Officials overseeing Florida's public universities voted to eliminate sociology as a core course, a decision that has sparked controversy. The Board of Governors, following a similar move by the State Board of Education for state colleges, removed sociology as an option for fulfilling state graduation requirements. The subject will be replaced by an introductory course on American history prior to 1877.
The decision has faced criticism from professors, alumni, students, and others who argue that it reflects a lack of willingness to listen to communities and experts. The Board of Governors justifies the replacement by stating it provides an opportunity for students to take a factual history course, focusing on the forces that shaped America.
In addition to the sociology course removal, the board approved a rule preventing public spending on diversity, equity, and inclusion initiatives and activities involving political or social activism at Florida's state universities. However, the restrictions won't apply to student-led organizations.

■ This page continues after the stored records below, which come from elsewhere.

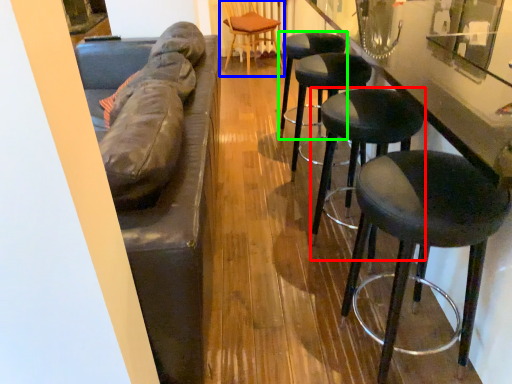 Question: Considering the real-world distances, which object is closest to stool (highlighted by a red box)? chair (highlighted by a blue box) or stool (highlighted by a green box).

Choices:
 (A) chair
 (B) stool

Answer: (B) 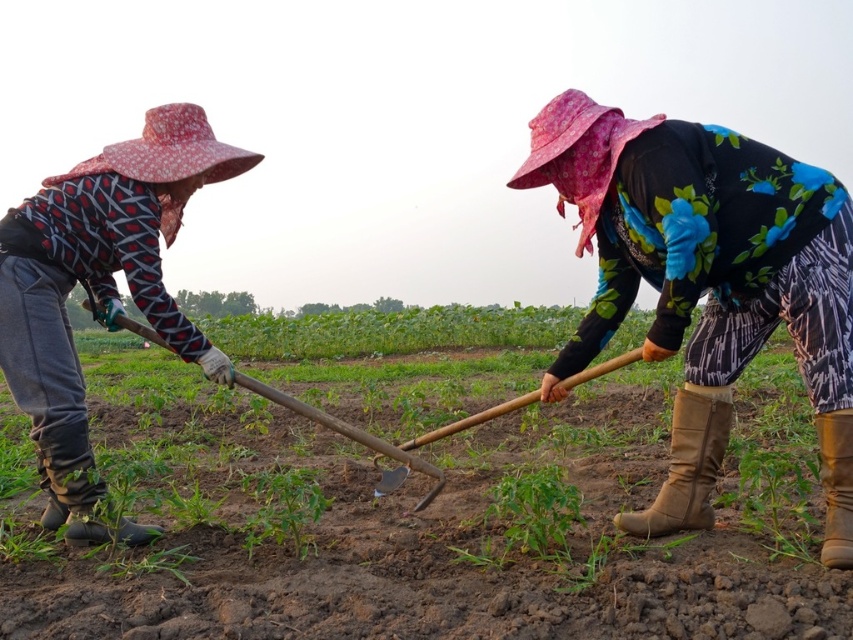 Question: In this image, where is brown suede boot at lower right located relative to wooden shovel at center?

Choices:
 (A) left
 (B) right

Answer: (B)

Question: Is brown leather boot at lower right in front of black rubber boot at lower left?

Choices:
 (A) yes
 (B) no

Answer: (B)

Question: Which of the following is the farthest from the observer?

Choices:
 (A) matte black shirt at left
 (B) brown suede boot at lower right
 (C) brown leather boot at lower right
 (D) black rubber boot at lower left

Answer: (C)

Question: Which of the following is the closest to the observer?

Choices:
 (A) (132, 541)
 (B) (9, 294)

Answer: (B)

Question: Among these objects, which one is farthest from the camera?

Choices:
 (A) black rubber boot at lower left
 (B) wooden shovel at center

Answer: (B)

Question: Does matte black shirt at left have a greater width compared to wooden shovel at center?

Choices:
 (A) yes
 (B) no

Answer: (B) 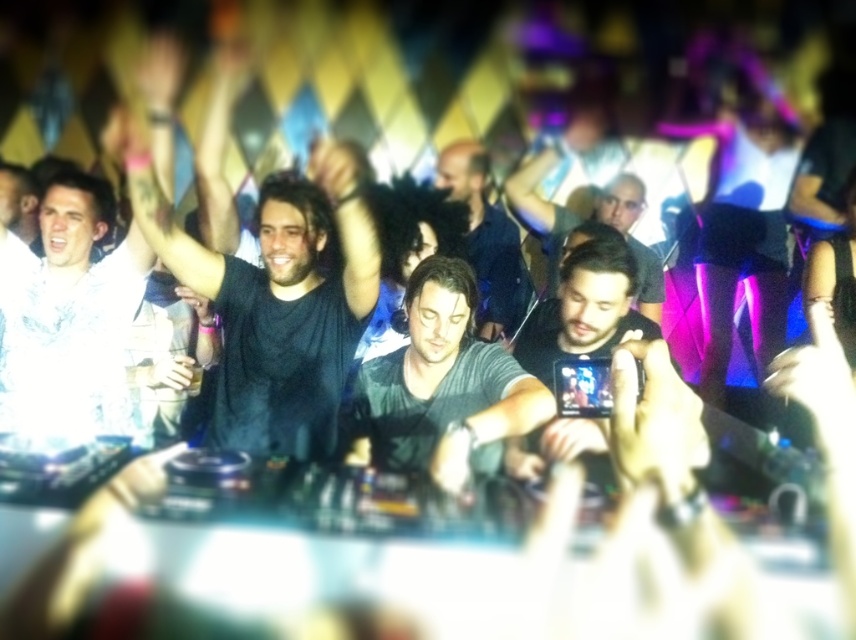 Between gray cotton shirt at center and dark gray shirt at center, which one is positioned lower?

Positioned lower is gray cotton shirt at center.

Does point (494, 364) come in front of point (634, 196)?

No, (494, 364) is behind (634, 196).

Is point (373, 445) farther from viewer compared to point (626, 198)?

Yes, point (373, 445) is behind point (626, 198).

Where is `gray cotton shirt at center`? gray cotton shirt at center is located at coordinates (443, 387).

Does gray cotton shirt at center have a larger size compared to dark blue shirt at center?

Indeed, gray cotton shirt at center has a larger size compared to dark blue shirt at center.

Measure the distance between gray cotton shirt at center and camera.

2.33 meters

Locate an element on the screen. The width and height of the screenshot is (856, 640). gray cotton shirt at center is located at coordinates (443, 387).

Where is `gray cotton shirt at center`? gray cotton shirt at center is located at coordinates (443, 387).

Can you confirm if black matte shirt at center is bigger than white cotton shirt at upper left?

Yes.

Does black matte shirt at center have a lesser height compared to white cotton shirt at upper left?

No, black matte shirt at center is not shorter than white cotton shirt at upper left.

Which is in front, point (330, 388) or point (134, 412)?

Positioned in front is point (330, 388).

What are the coordinates of `black matte shirt at center` in the screenshot? It's located at pos(278,304). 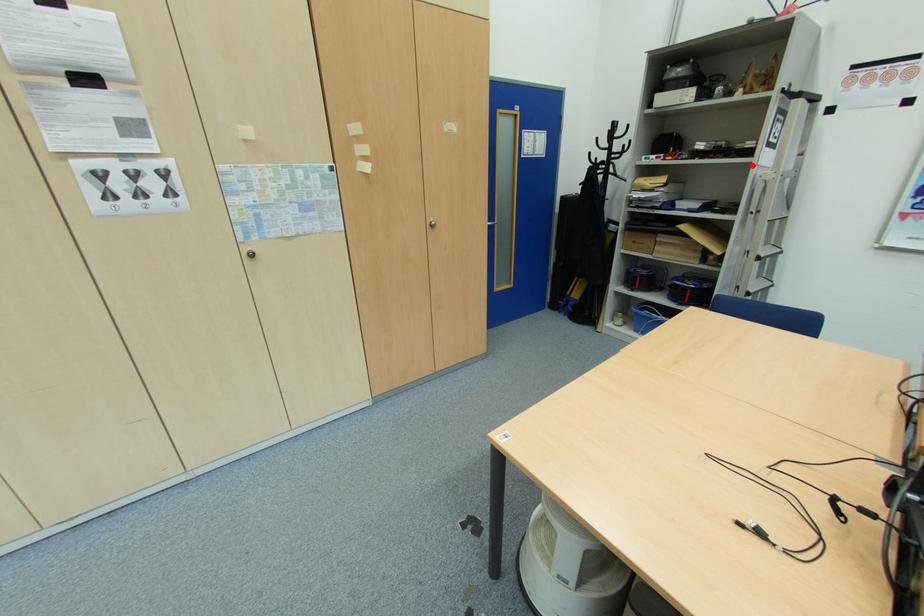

The initiative to downgrade sociology began in November when the state's education commissioner proposed removing it from the list of potential core courses. This move is part of a new state law prohibiting curriculum based on unproven, speculative, or exploratory content.
Critics argue that the decision stems from a misunderstanding of sociology as an illegitimate discipline driven by 'radical' and 'woke' ideology. The American Sociological Association expressed outrage at the board's vote, emphasizing sociology as a scientific study essential to civic literacy and various careers.

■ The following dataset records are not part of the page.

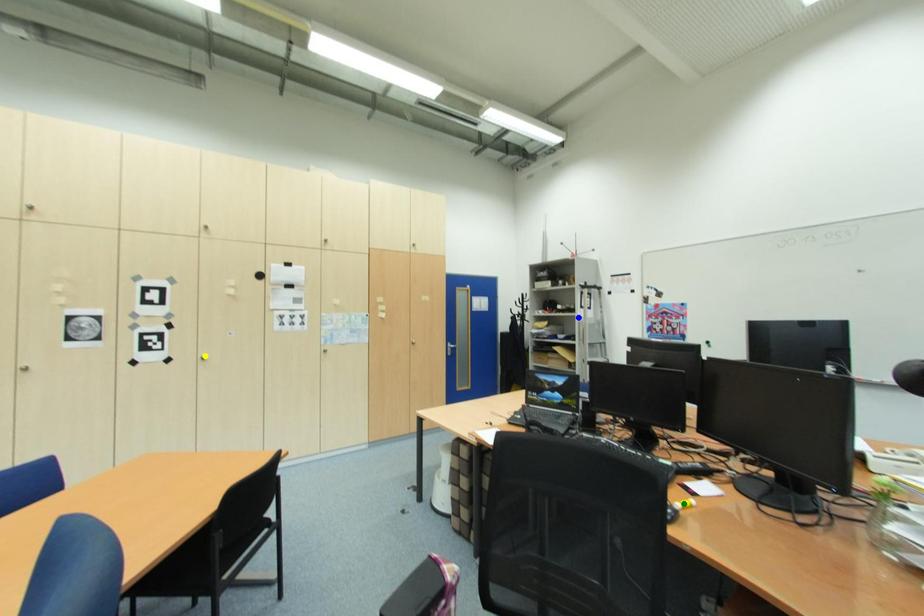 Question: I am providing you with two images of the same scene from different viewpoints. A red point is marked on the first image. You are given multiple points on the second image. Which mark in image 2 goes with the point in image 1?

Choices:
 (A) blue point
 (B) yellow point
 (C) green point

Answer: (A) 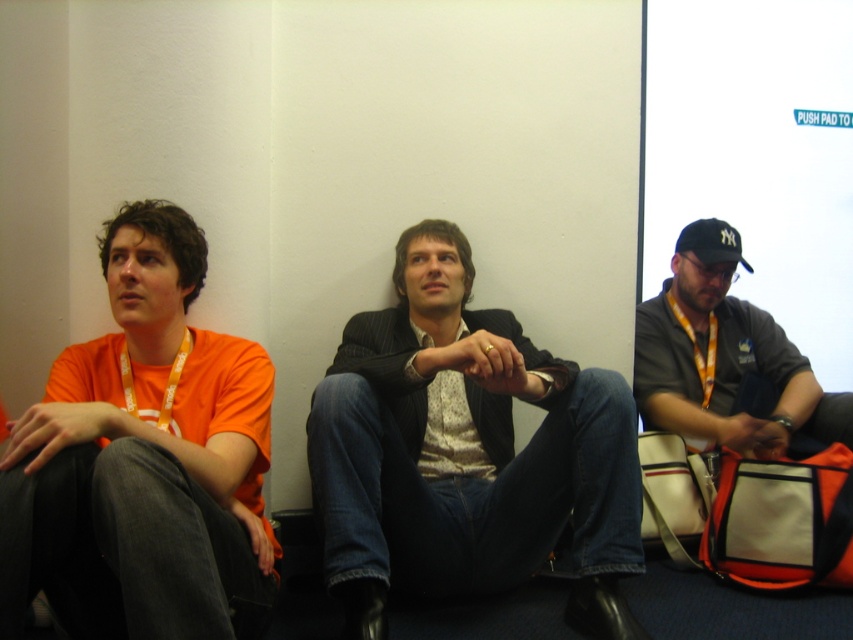 What do you see at coordinates (466, 452) in the screenshot? I see `matte black suit at center` at bounding box center [466, 452].

Consider the image. Does matte black suit at center have a lesser width compared to black fabric baseball cap at right?

Incorrect, matte black suit at center's width is not less than black fabric baseball cap at right's.

Describe the element at coordinates (466, 452) in the screenshot. I see `matte black suit at center` at that location.

Identify the location of matte black suit at center. This screenshot has height=640, width=853. (466, 452).

Between matte black suit at center and orange t-shirt at left, which one appears on the left side from the viewer's perspective?

orange t-shirt at left

Who is positioned more to the right, matte black suit at center or orange t-shirt at left?

matte black suit at center

Who is more distant from viewer, [521,400] or [238,548]?

The point [521,400] is more distant.

Image resolution: width=853 pixels, height=640 pixels. What are the coordinates of `matte black suit at center` in the screenshot? It's located at (466, 452).

Who is lower down, orange t-shirt at left or black fabric baseball cap at right?

orange t-shirt at left is below.

Identify the location of orange t-shirt at left. (143, 461).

While the State Board was unanimous in its decision, the Board of Governors was more divided. Some members, including faculty representatives, opposed the removal, citing the potential disruption to students' schedules and the impact on various majors.
The decision has ignited a debate on the value of sociology, with some highlighting its transferable skills and demand in fields like social work. Supporters of the change argue that sociology will still be available as an option, though not as a core course, leaving the decision to provosts based on demand. Education officials also point out a decline in sociology majors in Florida over the past five years, citing the subject's theoretical nature as a contributing factor.